- **WHAT TO DO**
Look below for lines that hold the string "Gull" and copy each one.

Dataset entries

☆ ☆ ☆

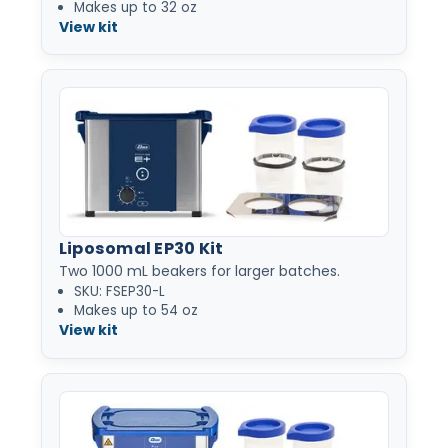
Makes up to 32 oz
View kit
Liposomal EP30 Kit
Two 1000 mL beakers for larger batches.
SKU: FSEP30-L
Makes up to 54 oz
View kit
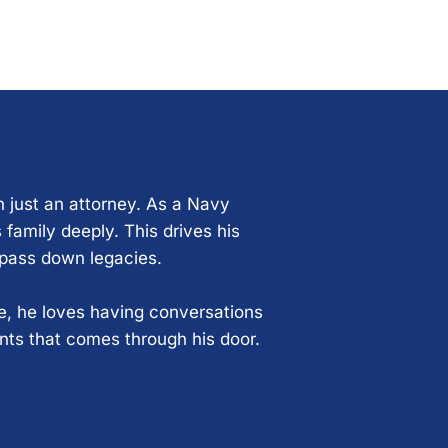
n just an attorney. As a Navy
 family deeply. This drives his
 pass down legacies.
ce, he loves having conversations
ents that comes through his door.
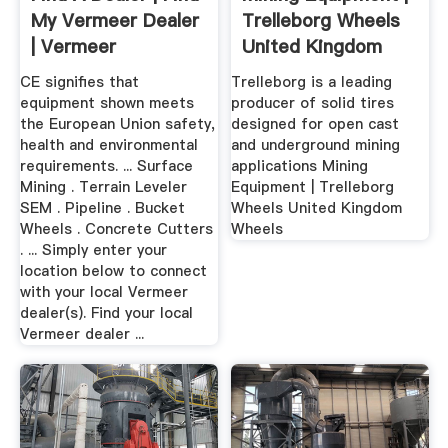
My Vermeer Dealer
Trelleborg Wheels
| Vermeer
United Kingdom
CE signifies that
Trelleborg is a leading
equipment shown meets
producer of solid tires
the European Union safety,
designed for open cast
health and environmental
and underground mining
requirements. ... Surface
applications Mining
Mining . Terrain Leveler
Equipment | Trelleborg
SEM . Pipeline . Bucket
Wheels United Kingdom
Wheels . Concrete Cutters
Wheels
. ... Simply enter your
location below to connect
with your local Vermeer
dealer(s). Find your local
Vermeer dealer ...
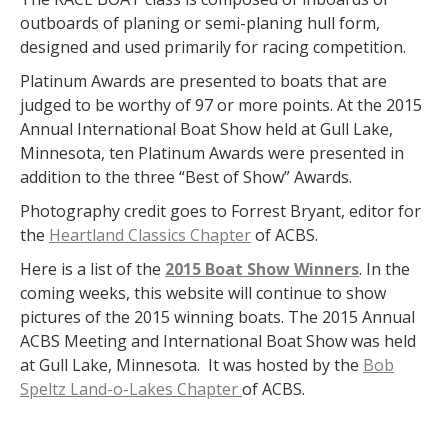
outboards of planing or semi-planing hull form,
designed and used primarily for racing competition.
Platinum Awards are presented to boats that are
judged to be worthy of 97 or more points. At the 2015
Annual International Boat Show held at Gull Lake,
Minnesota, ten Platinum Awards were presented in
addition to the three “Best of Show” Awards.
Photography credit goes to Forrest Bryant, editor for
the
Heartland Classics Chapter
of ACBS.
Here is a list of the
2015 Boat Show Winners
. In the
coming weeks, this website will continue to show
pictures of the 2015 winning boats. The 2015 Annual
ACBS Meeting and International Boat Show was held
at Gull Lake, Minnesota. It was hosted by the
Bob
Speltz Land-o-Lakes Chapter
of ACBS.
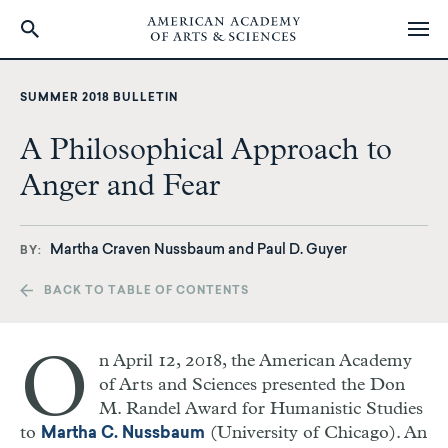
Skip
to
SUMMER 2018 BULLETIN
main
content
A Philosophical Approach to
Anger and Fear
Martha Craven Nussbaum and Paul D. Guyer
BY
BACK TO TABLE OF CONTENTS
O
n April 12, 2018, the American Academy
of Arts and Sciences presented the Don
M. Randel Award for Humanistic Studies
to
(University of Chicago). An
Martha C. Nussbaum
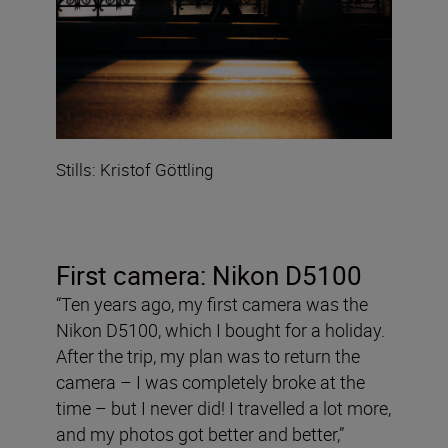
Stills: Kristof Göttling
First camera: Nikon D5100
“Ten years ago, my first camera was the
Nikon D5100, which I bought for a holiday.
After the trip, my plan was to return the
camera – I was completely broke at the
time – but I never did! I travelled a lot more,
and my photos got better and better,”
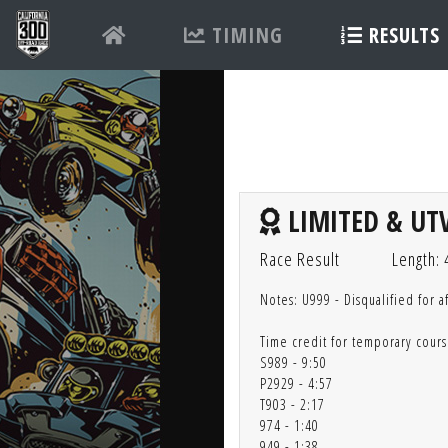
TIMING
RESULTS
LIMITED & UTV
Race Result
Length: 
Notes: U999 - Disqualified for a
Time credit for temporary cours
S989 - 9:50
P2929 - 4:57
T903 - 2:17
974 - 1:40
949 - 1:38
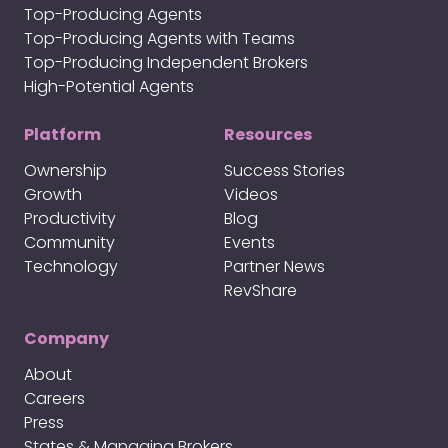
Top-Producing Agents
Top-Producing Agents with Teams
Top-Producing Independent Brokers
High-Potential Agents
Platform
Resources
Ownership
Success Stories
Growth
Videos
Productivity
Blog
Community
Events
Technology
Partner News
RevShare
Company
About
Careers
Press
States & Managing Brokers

☆ ☆ ☆

- **SOLVED PROBLEM**
Annual International Boat Show held at Gull Lake,
at Gull Lake, Minnesota. It was hosted by the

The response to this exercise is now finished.